Kent LMC medical director Dr John Allingham reported a similar situation, revealing that GP-led clinics were operating at a fraction of what they could deliver. He said: ‘We've got some very good, very efficient centres up and running, who can go a lot faster than their vaccine supply. But they're being held back by vaccine supply.
'For example, Whitstable Medical Practice has a drive-through model and has the capacity for 2,000 patients a week at their drive-through centre but they're getting 800 vaccines a week. [But they] have not delivered to all of their over-80s yet because they're a practice with a population of more than 40,000 patients. If they had been given the vaccine in greater supply, they could have done it.'
'Diluting' vaccine supply
Dr Allingham proposed GP-led sites should be allowed to get on with the job, using the systems and relationships they already have with patients to clear priority groups. He suggested that the rollout of mass vaccination centres, which he thought premature, was ‘diluting vaccine supply’.

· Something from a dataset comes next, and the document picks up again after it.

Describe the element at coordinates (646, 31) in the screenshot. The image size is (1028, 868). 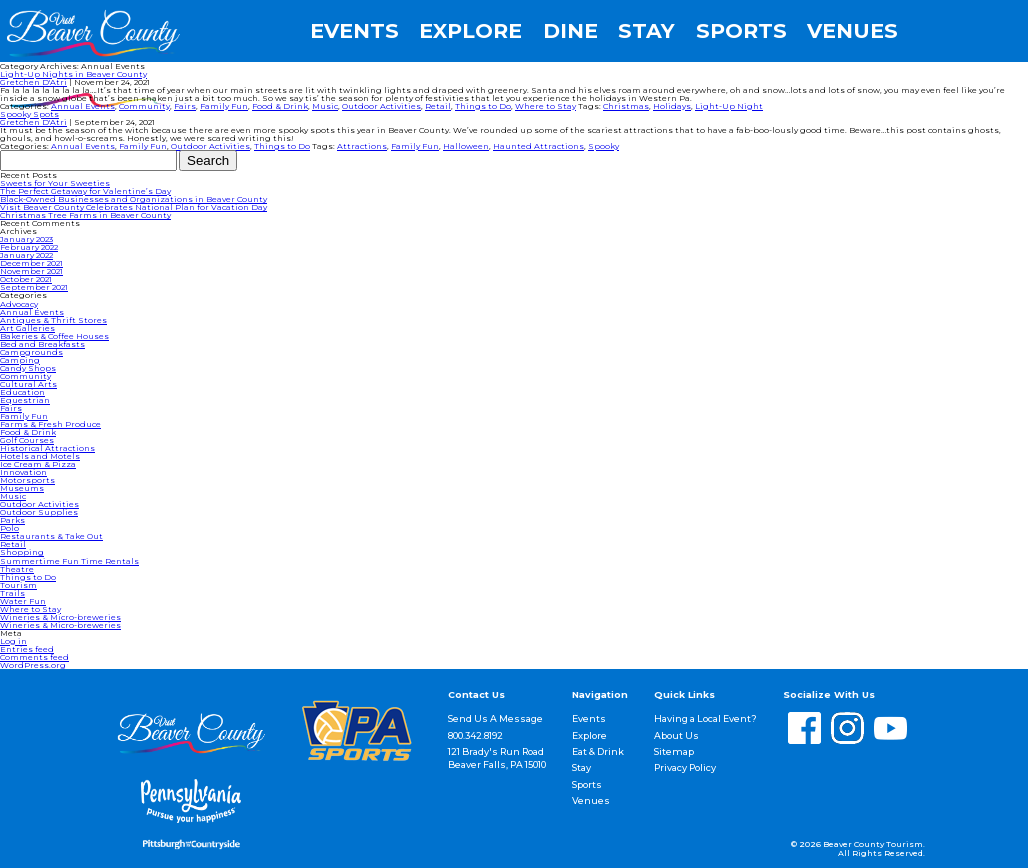 I see `Stay` at that location.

'My overarching point is that we should be looking at what we can do with what we've already got up and running. I personally believe that we will get the cohorts that need to be hit first done quicker if you let the GPs get on with it, because it would be done closer to home.
‘I think the at-risk cohorts are going to have a higher uptake if they're delivered by the GP surgery. Imagine that you're an elderly person, you trust your doctor, you trust your surgery. Do you trust the letter that arrives out of the blue that says you will have to travel halfway around London to get your jab? You're probably going to be less trusting.’
He added: ‘When you've seen the pain that people have gone through to set these clinics up, and we're now going: "Please, we can go faster, we can really nail this". Some people are saying that they can do their whole town in two weeks, just give us the vaccine.’
At a Downing Street press conference on Monday, Matt Hancock said: ‘We’re prioritising the supply of the vaccine into those parts of the country that need to complete the over-80s. Supply is the rate limiting factor – the NHS has brilliantly been able to deliver the amount of supply that we have available ready to go out.’
Last week the BMA asked the government for reassurance that vaccine supply will keep up with demand across GP-led clinics, and it asked for clarification on how GPs would work alongside mass vaccination centres. GPs have reported problems with the delivery of COVID vaccines as orders have been pushed back multiple times or cancelled at short notice - forcing surgeries to reschedule or cancel appointments.